Sending large pages of HTML is no longer a problem now that we can send the pages compressed !
After two weeks of non-stop programming, your web application is ready and tested. Everything is A-OK and the grins on your clients faces remind you in a strange way of "Jaws". Except for one thing. Someone in the back timidly asks if something could be done to speed up that search result page which contains so much text. At that instant you know you should have brought a full copy of the application with you instead of demonstrating it over your 33.6kb modem line at work.

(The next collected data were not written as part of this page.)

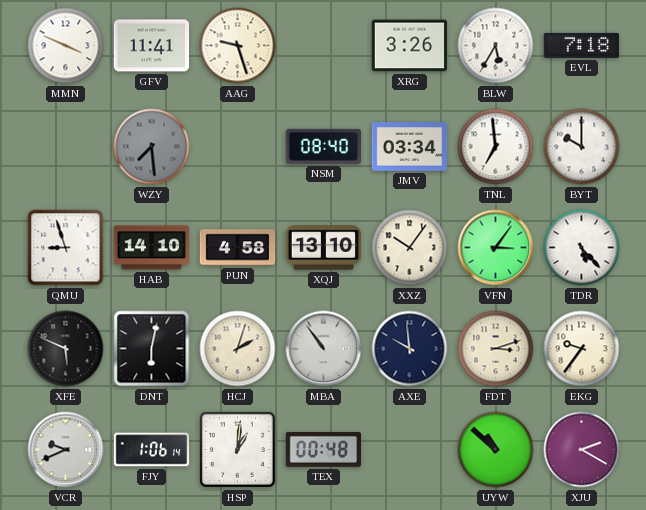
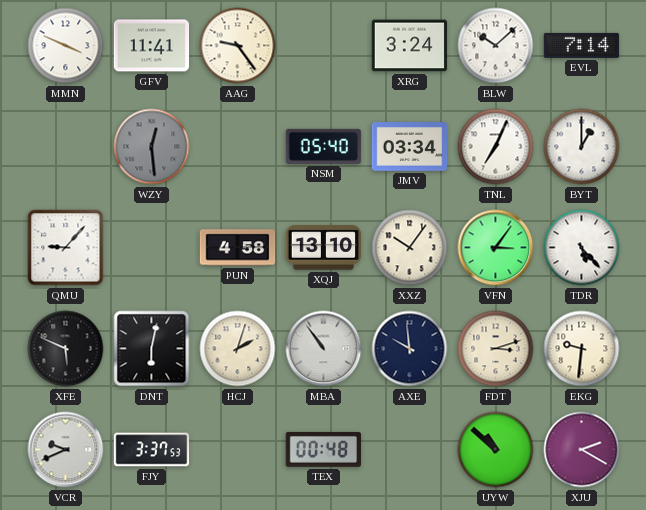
AAG: 9:27 -> 9:24
XRG: 3:26 -> 3:24
BLW: 5:35 -> 10:08
EVL: 7:18 -> 7:14
WZY: 7:29 -> 12:29
NSM: 08:40 -> 05:40
TNL: 6:59 -> 7:04
BYT: 10:00 -> 1:00
QMU: 8:57 -> 9:07
HAB: 14:10 -> none
EKG: 9:36 -> 9:31
FJY: 1:06 -> 3:37
HSP: 1:01 -> none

But all is not lost. There are ways to reduce the amount of data that you need to send to the client, and I'm not talking about transmitting less information but rather about sending compressed data. Sounds interesting? Read on and learn how.
Frivolous assumptions
Since this article describes functionality and techniques that will add to the complexity of a web application, it's assumed you already know how to create a web application, specifically an ISAPI dll, as well as how such an application works. As such I will skip over some details but rest assured - I will present you with all the options and code needed specifically for the techniques we're implementing here.
With that in mind, let's go squeeze some more juice out of your good ol' Internet line.
How is the magic done?
How is this possible you might ask? You've probably at one time or another downloaded a compressed file only to find that your browser somehow interpreted the data as either a web page or text and displayed this on your screen in all its glory. Not a pretty picture to say the least. If you were to compress the data before sending it to the client, wouldn't it look just as strange then? Not quite, only make sure the client knows that it should handle it differently.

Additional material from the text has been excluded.